Am Sonntagvormittag wurde die Feuerwehr Mainz gegen 10:30 Uhr vom Tower des Finther Flugplatzes darüber informiert, dass ein in der Luft befindliches Kleinflugzeug Probleme mit dem Fahrwerk hat.

Der Pilot der mit zwei Personen besetzten Piper gab an, dass er keinen Hinweis auf die korrekte Verriegelung seines Fahrwerkes habe und nicht sicher sei, ob er die Maschine gefahrlos landen könne. Um bei einem möglichen Crash sofort parat zu stehen wurde nach Alarmordnung daraufhin mit dem Stichwort „H3 Luftfahrzeug – Absturzgefahr“ alarmiert. Nach Rücksprache mit dem Tower wurde die Landebahn festgelegt und Kräfte der Feuerwehr gingen mit 15 Fahrzeugen am Rande des Flugfeldes in Bereitstellung.
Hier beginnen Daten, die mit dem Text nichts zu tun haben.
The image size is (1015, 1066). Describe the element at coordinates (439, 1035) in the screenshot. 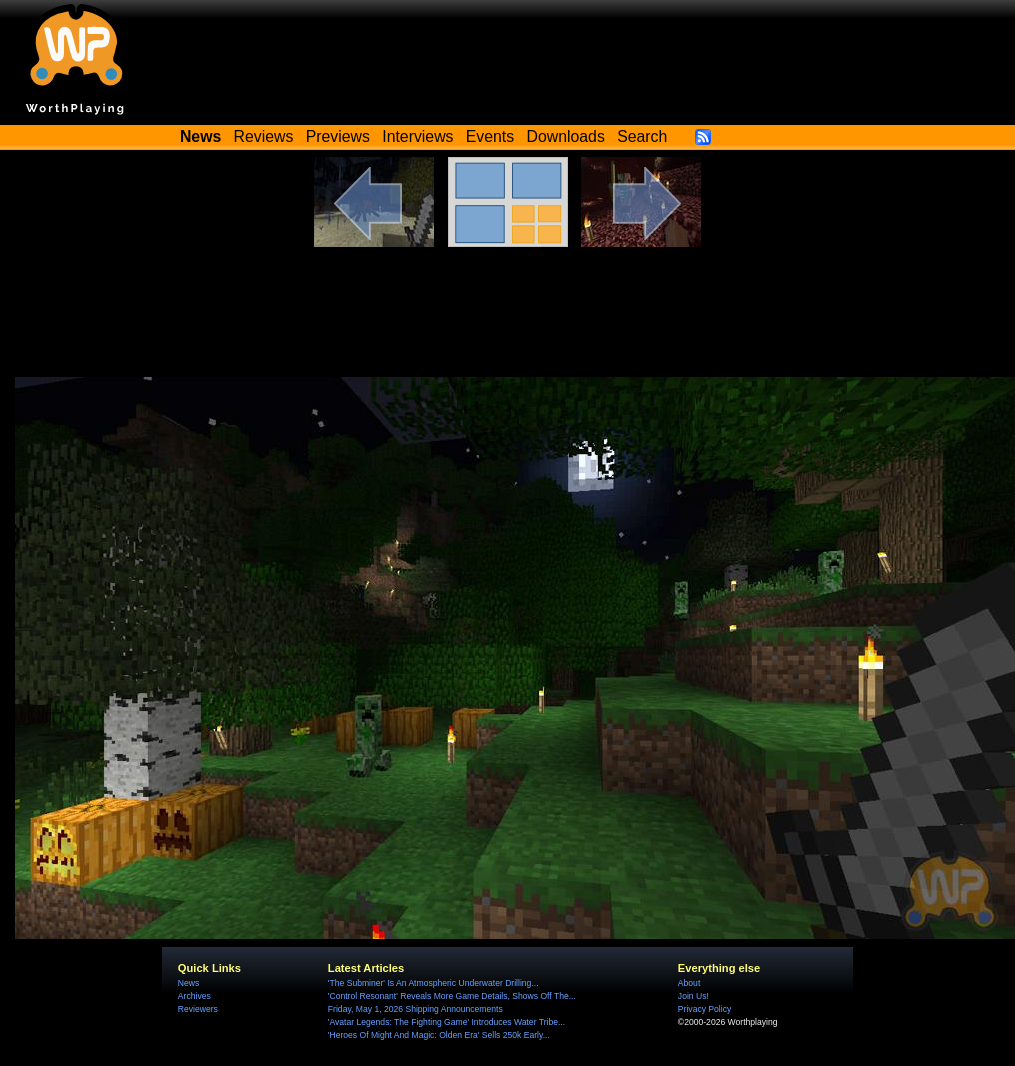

Das Flugzeug überflog mehrfach den Tower um von außen das Fahrwerk zu begutachten. Augenscheinlich war das Fahrwerk ausgefahren, so dass der Pilot einen Landeversuch auf einer Nebenrollbahn durchführen wollte. Hier konnte die Maschine sicher landen. Ein Eingreifen der alarmierten Rettungskräfte war glücklicherweise nicht erforderlich. Bei der Kontrolle des Flugzeuges am Boden, stellte sich heraus, dass es tatsächlich Probleme mit der Hydraulik am linken Fahrwerk gab.

Neben 25 Kräften der Berufsfeuerwehr Mainz waren die Freiwillige Feuerwehr Mainz-Finthen und Wackernheim mit 28 Kräften sowie der Rettungsdienst und die Polizei im Einsatz.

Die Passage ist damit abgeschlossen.